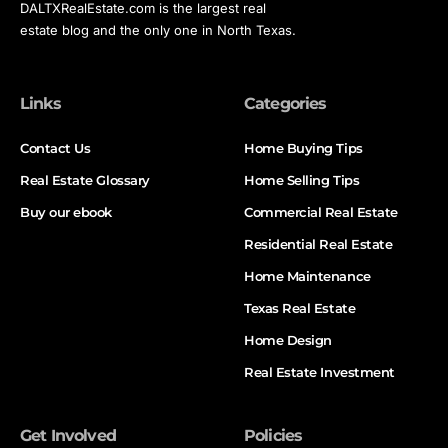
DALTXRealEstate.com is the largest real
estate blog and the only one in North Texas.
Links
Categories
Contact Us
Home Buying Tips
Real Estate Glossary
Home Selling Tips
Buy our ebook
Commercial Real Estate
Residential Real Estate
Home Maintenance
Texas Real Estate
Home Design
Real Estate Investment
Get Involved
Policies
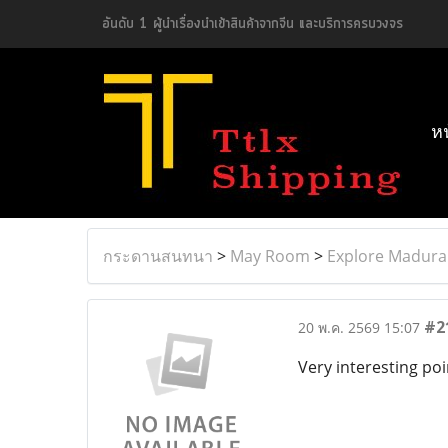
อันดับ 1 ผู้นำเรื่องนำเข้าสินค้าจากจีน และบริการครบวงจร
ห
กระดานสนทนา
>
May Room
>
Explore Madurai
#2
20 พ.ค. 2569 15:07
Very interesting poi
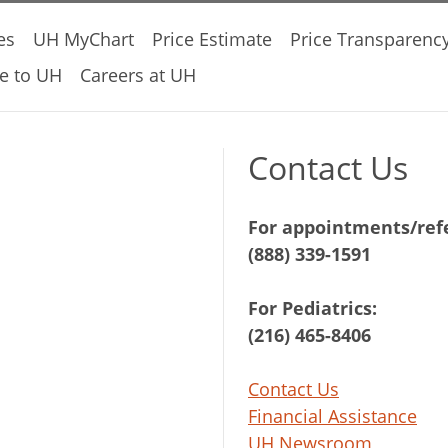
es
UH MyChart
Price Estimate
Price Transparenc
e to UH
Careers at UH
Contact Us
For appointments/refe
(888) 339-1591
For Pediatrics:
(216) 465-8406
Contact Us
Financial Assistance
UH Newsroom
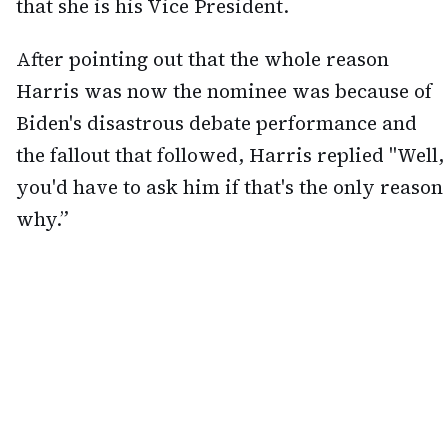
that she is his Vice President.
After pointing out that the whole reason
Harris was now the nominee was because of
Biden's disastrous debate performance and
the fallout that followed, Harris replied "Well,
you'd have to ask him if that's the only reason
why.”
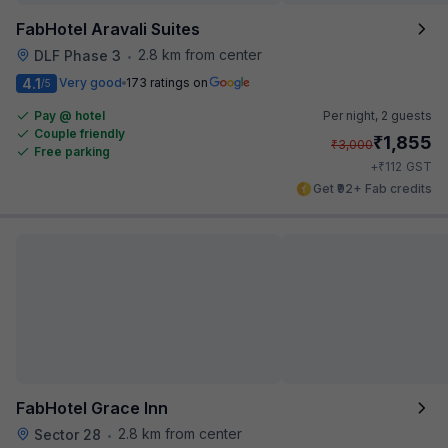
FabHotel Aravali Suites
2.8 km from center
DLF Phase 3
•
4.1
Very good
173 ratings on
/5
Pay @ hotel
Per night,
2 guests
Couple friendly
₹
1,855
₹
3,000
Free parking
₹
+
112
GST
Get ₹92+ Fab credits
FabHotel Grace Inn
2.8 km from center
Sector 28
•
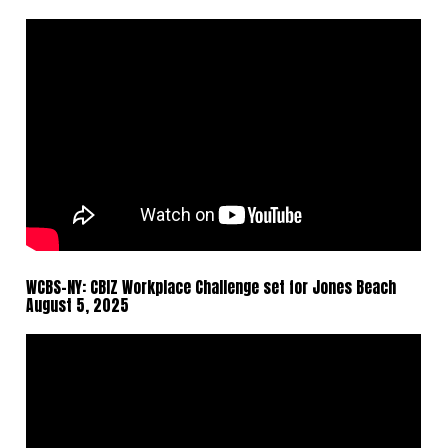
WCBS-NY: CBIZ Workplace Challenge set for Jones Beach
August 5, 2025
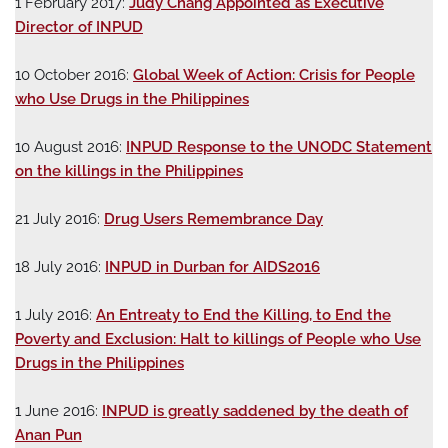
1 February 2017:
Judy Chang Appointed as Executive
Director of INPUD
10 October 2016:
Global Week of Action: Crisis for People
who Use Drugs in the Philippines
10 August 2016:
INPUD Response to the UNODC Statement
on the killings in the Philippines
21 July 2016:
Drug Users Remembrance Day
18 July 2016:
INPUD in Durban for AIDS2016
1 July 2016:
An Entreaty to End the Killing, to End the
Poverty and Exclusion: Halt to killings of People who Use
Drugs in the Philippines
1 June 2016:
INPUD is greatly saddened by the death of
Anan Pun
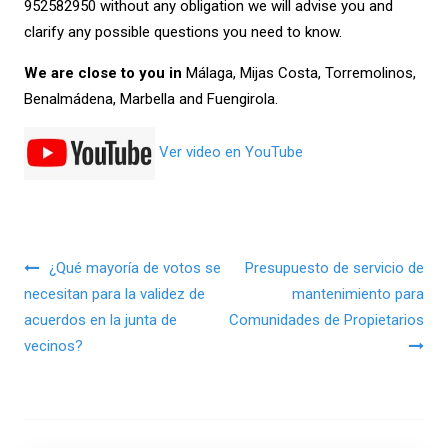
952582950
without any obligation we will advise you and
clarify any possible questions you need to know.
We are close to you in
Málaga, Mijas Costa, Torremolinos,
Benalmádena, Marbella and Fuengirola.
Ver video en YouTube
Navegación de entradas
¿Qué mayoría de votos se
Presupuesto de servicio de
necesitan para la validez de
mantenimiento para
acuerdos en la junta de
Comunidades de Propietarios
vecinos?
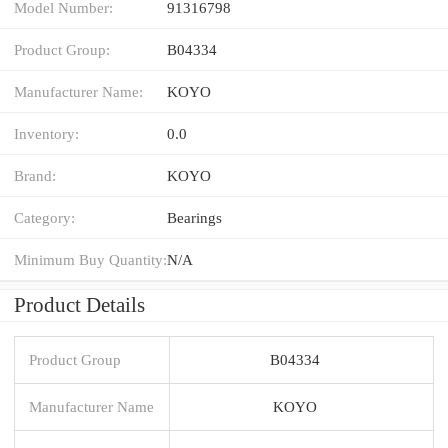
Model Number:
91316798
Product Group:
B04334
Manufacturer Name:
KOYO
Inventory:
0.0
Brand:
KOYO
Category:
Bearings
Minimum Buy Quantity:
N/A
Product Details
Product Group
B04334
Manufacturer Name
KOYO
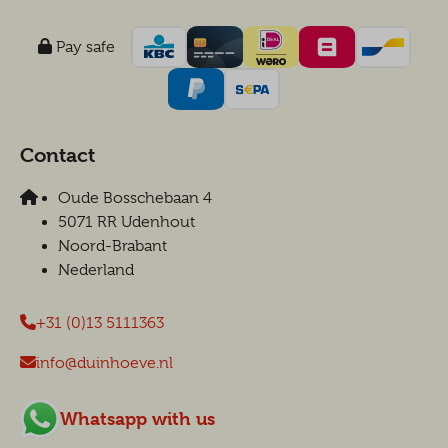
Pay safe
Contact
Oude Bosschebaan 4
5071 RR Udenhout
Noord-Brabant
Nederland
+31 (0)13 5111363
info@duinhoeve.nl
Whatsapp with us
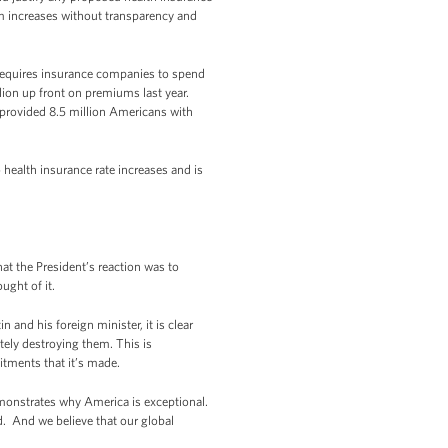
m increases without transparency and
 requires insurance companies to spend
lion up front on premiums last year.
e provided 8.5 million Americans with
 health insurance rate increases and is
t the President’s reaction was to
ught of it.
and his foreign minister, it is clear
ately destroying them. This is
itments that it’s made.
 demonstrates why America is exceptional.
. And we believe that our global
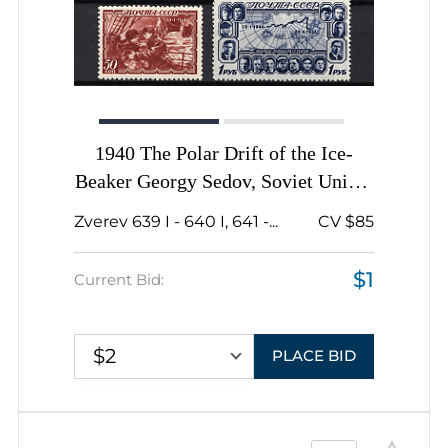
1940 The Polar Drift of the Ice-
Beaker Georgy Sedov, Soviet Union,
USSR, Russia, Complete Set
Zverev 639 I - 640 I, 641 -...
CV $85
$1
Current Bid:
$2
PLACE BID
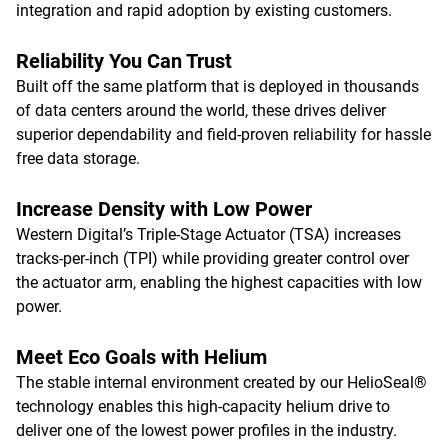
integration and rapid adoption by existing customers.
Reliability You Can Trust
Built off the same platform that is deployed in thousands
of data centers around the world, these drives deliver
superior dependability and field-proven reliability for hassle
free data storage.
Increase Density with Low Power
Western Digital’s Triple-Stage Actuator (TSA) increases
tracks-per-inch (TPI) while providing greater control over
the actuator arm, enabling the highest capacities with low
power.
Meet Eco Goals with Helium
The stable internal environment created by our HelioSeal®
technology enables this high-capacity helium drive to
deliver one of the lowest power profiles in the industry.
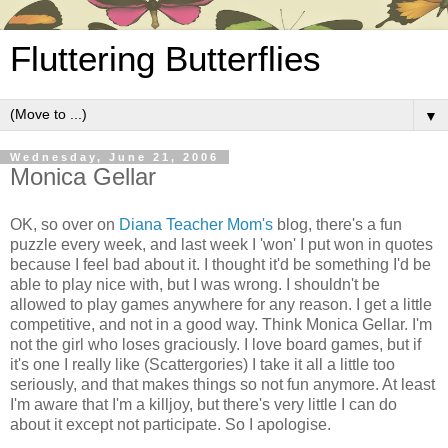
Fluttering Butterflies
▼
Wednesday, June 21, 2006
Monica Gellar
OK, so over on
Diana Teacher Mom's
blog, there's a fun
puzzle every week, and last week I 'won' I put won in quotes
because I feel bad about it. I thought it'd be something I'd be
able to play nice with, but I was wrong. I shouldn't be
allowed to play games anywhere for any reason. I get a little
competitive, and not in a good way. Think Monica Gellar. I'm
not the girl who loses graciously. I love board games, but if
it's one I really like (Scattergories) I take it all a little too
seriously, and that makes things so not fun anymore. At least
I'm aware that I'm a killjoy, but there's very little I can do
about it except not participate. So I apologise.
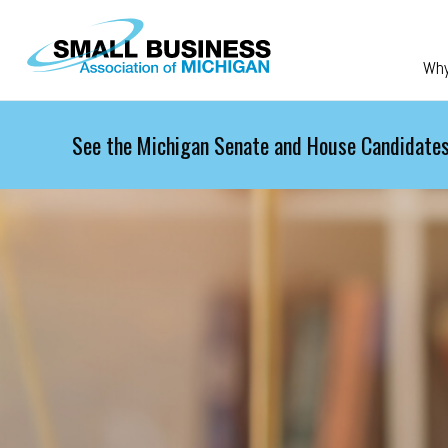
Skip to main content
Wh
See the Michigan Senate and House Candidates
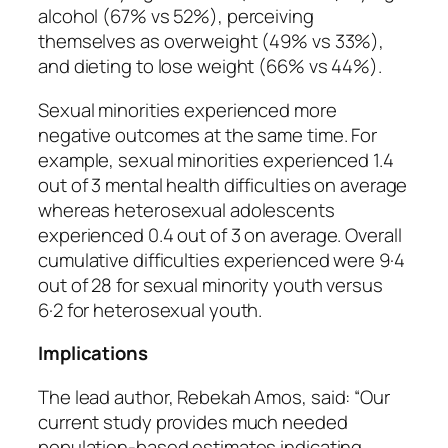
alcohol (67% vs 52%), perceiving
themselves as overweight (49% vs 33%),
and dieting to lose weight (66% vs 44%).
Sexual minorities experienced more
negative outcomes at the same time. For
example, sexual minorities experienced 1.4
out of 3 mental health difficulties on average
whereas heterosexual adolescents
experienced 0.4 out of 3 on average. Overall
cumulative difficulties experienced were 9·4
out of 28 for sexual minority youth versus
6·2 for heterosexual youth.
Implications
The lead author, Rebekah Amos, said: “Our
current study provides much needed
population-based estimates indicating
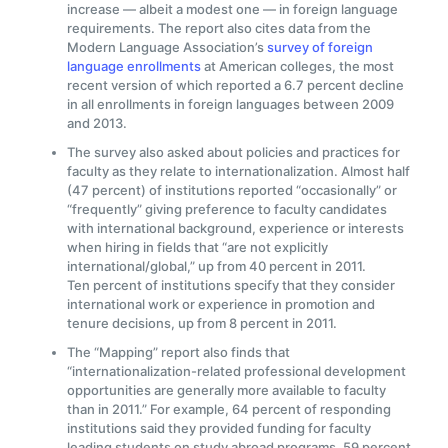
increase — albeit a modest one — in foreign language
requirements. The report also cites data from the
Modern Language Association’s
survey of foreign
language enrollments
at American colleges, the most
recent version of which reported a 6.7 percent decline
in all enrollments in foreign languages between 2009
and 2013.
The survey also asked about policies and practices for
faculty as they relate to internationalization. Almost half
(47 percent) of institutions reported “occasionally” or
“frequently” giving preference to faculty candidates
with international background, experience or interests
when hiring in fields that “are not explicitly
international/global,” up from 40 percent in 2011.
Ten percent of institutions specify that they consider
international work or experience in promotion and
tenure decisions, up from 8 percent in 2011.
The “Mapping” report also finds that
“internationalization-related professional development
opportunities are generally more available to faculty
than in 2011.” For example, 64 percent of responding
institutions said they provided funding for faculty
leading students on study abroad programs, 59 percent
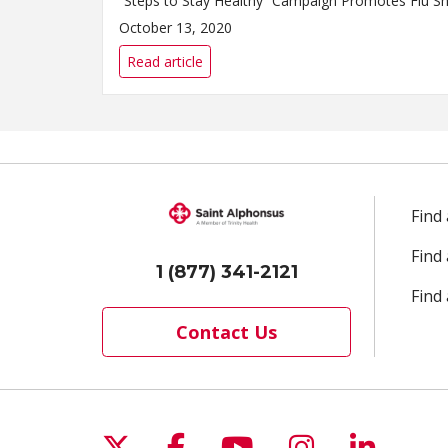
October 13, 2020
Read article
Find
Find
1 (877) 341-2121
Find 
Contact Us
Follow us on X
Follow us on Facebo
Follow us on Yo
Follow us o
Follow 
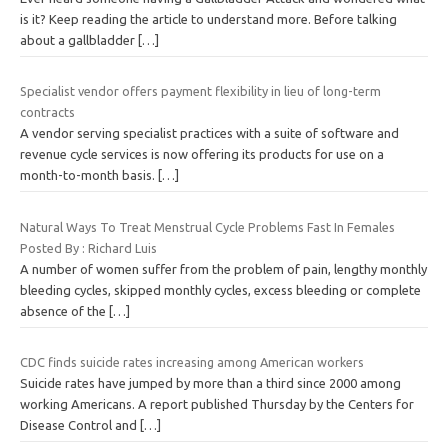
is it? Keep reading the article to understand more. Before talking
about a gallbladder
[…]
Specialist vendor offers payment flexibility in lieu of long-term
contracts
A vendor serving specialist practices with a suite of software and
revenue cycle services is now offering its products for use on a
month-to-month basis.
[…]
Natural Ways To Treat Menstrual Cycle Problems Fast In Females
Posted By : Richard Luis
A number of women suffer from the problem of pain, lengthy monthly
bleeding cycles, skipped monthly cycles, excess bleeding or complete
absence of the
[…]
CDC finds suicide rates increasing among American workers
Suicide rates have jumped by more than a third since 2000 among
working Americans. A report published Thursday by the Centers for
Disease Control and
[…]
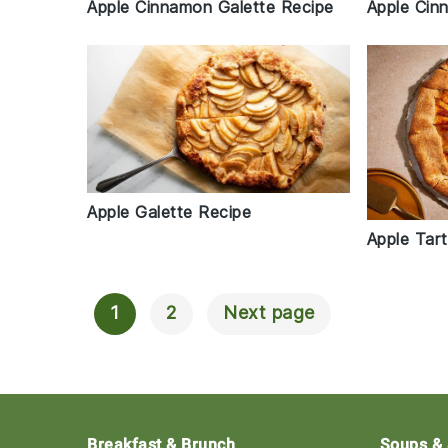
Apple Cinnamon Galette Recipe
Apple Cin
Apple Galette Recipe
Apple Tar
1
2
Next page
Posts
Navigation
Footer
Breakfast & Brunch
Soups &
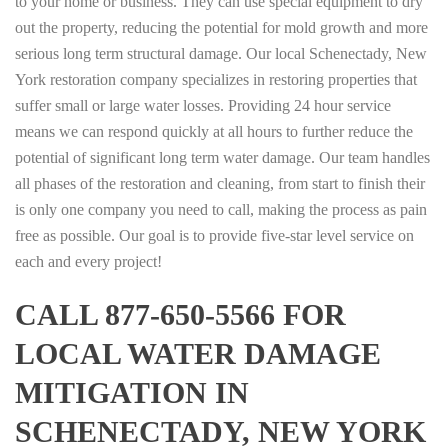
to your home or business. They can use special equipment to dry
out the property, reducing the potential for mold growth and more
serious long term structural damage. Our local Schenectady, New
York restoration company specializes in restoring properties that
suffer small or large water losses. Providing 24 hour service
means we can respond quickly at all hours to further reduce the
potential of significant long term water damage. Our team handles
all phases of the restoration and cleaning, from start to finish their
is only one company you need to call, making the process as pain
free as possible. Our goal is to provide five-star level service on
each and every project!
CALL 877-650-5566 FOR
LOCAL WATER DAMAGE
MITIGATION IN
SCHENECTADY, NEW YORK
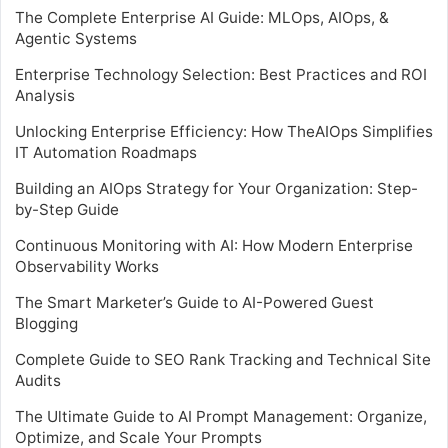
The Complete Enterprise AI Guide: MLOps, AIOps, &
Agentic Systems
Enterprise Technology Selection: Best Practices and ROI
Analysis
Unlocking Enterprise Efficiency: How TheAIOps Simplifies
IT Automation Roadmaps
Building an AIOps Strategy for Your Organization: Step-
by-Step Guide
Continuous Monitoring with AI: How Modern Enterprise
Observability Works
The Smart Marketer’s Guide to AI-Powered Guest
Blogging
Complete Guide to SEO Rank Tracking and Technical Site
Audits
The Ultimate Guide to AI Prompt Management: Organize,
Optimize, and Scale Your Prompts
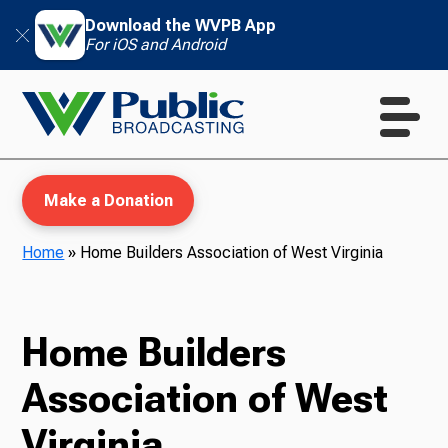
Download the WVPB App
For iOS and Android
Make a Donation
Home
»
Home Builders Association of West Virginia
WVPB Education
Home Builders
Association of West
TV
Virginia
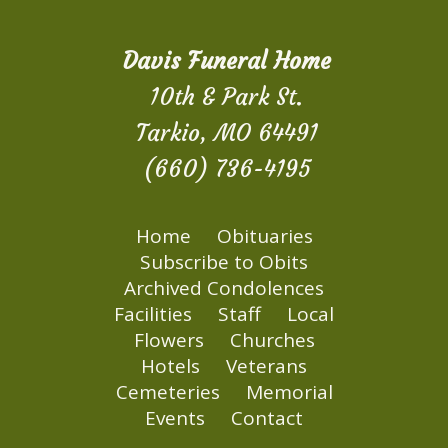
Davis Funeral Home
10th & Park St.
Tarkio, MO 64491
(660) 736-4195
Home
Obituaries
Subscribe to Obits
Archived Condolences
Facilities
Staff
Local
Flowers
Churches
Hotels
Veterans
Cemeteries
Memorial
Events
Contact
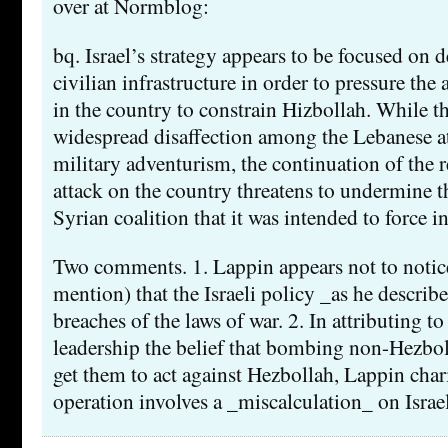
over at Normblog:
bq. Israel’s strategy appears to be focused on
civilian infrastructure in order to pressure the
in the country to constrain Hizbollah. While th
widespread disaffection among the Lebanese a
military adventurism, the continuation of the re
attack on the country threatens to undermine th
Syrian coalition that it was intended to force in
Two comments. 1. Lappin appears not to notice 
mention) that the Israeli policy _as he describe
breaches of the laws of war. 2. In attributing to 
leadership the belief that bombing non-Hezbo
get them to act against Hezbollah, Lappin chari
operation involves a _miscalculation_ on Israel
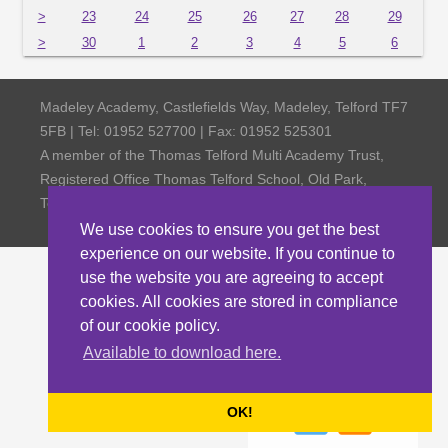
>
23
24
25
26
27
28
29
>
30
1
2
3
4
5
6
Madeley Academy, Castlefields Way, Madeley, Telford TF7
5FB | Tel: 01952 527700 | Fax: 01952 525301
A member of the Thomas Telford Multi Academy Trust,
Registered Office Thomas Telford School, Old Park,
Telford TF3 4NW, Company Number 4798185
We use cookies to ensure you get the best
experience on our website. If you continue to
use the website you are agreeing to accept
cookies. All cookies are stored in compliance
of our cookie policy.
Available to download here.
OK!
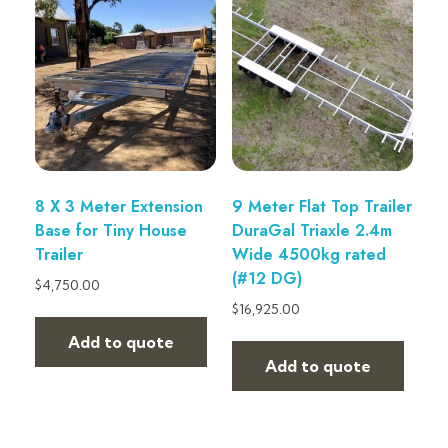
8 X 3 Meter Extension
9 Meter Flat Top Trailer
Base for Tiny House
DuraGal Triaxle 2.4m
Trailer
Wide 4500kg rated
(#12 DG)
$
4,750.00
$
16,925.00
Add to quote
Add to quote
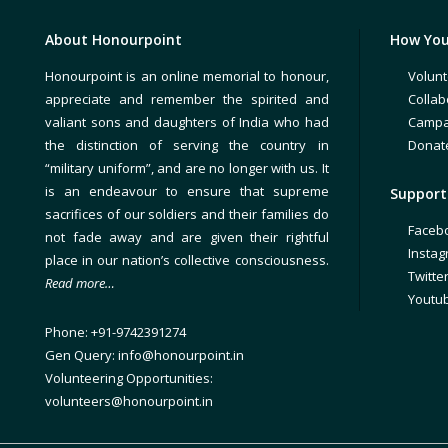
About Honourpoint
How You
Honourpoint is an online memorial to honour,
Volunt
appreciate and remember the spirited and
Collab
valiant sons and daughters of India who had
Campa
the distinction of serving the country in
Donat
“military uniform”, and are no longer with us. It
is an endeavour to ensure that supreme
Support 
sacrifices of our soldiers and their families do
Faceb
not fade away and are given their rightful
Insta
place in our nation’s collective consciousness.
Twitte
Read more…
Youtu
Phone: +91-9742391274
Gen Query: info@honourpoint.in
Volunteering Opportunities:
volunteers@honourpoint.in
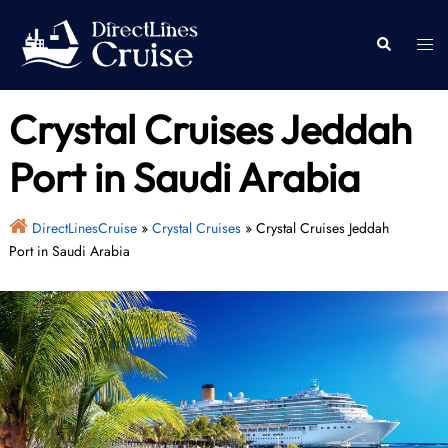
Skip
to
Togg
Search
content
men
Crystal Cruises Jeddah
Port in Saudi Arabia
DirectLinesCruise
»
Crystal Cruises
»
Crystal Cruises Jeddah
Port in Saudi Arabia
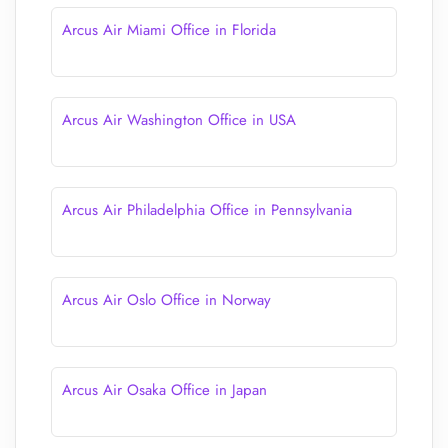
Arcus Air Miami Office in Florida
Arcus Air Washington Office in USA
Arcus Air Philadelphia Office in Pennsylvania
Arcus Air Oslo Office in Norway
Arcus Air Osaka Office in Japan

══════

Using the records above, print exactly the run of lines that starts with the line with "info@duinhoeve.nl" and goes on through the line with "and dieting to lose weight (66% vs 44%).", pictures excluded.

info@duinhoeve.nl
Whatsapp with us
m increases without transparency and
 requires insurance companies to spend
lion up front on premiums last year.
e provided 8.5 million Americans with
 health insurance rate increases and is
t the President’s reaction was to
ught of it.
and his foreign minister, it is clear
ately destroying them. This is
itments that it’s made.
 demonstrates why America is exceptional.
. And we believe that our global
1940 The Polar Drift of the Ice-
Beaker Georgy Sedov, Soviet Union,
USSR, Russia, Complete Set
Zverev 639 I - 640 I, 641 -...
CV $85
$1
Current Bid:
$2
PLACE BID
integration and rapid adoption by existing customers.
Reliability You Can Trust
Built off the same platform that is deployed in thousands
of data centers around the world, these drives deliver
superior dependability and field-proven reliability for hassle
free data storage.
Increase Density with Low Power
Western Digital’s Triple-Stage Actuator (TSA) increases
tracks-per-inch (TPI) while providing greater control over
the actuator arm, enabling the highest capacities with low
power.
Meet Eco Goals with Helium
The stable internal environment created by our HelioSeal®
technology enables this high-capacity helium drive to
deliver one of the lowest power profiles in the industry.
Fluttering Butterflies
▼
Wednesday, June 21, 2006
Monica Gellar
OK, so over on
Diana Teacher Mom's
blog, there's a fun
puzzle every week, and last week I 'won' I put won in quotes
because I feel bad about it. I thought it'd be something I'd be
able to play nice with, but I was wrong. I shouldn't be
allowed to play games anywhere for any reason. I get a little
competitive, and not in a good way. Think Monica Gellar. I'm
not the girl who loses graciously. I love board games, but if
it's one I really like (Scattergories) I take it all a little too
seriously, and that makes things so not fun anymore. At least
I'm aware that I'm a killjoy, but there's very little I can do
about it except not participate. So I apologise.
Skip to main content
Wh
See the Michigan Senate and House Candidates
alcohol (67% vs 52%), perceiving
themselves as overweight (49% vs 33%),
and dieting to lose weight (66% vs 44%).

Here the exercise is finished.